TASK MATERIAL:
☆ ☆ ☆ ☆
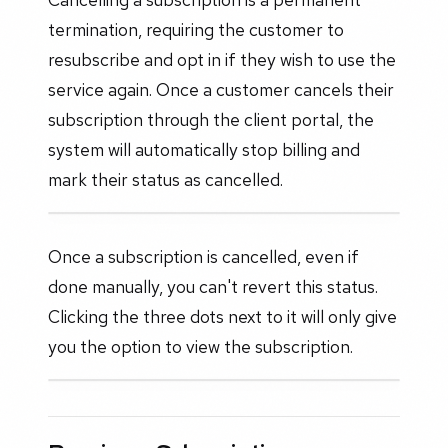
termination, requiring the customer to
resubscribe and opt in if they wish to use the
service again. Once a customer cancels their
subscription through the client portal, the
system will automatically stop billing and
mark their status as cancelled.
Once a subscription is cancelled, even if
done manually, you can't revert this status.
Clicking the three dots next to it will only give
you the option to view the subscription.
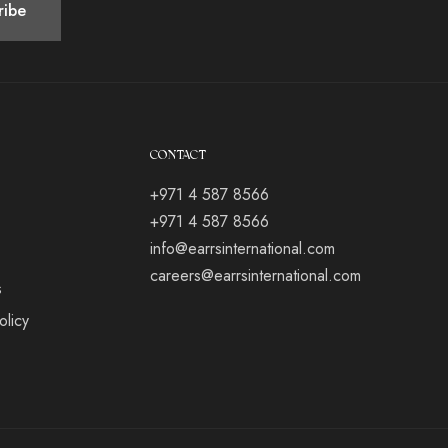
CONTACT
+971 4 587 8566
+971 4 587 8566
info@earrsinternational.com
careers@earrsinternational.com
s
olicy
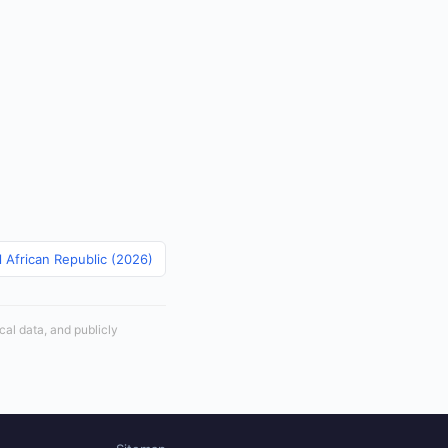
l African Republic (2026)
cal data, and publicly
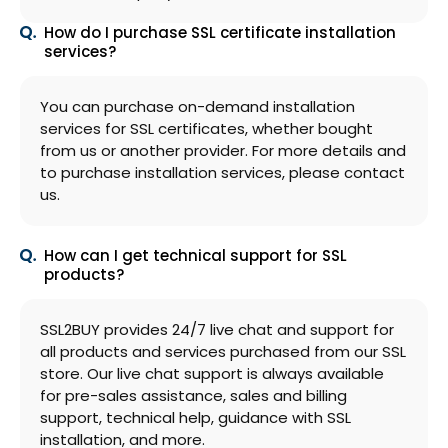
How do I purchase SSL certificate installation
services?
You can purchase on-demand installation
services for SSL certificates, whether bought
from us or another provider. For more details and
to purchase installation services, please contact
us.
How can I get technical support for SSL
products?
SSL2BUY provides 24/7 live chat and support for
all products and services purchased from our SSL
store. Our live chat support is always available
for pre-sales assistance, sales and billing
support, technical help, guidance with SSL
installation, and more.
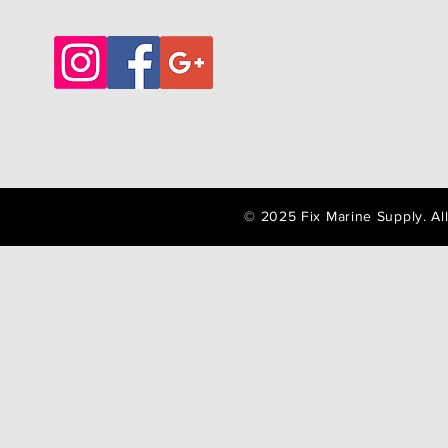
© 2025 Fix Marine Supply. A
☆ ☆ ☆ ☆
DIRECTIONS FOR THIS TASK:
Leave out every picture, and copy exactly the lines from the line that contains "How can I get technical support for SSL" through the end of the material.

ANSWER SPACE:
How can I get technical support for SSL
products?
SSL2BUY provides 24/7 live chat and support for
all products and services purchased from our SSL
store. Our live chat support is always available
for pre-sales assistance, sales and billing
support, technical help, guidance with SSL
installation, and more.
© 2025 Fix Marine Supply. A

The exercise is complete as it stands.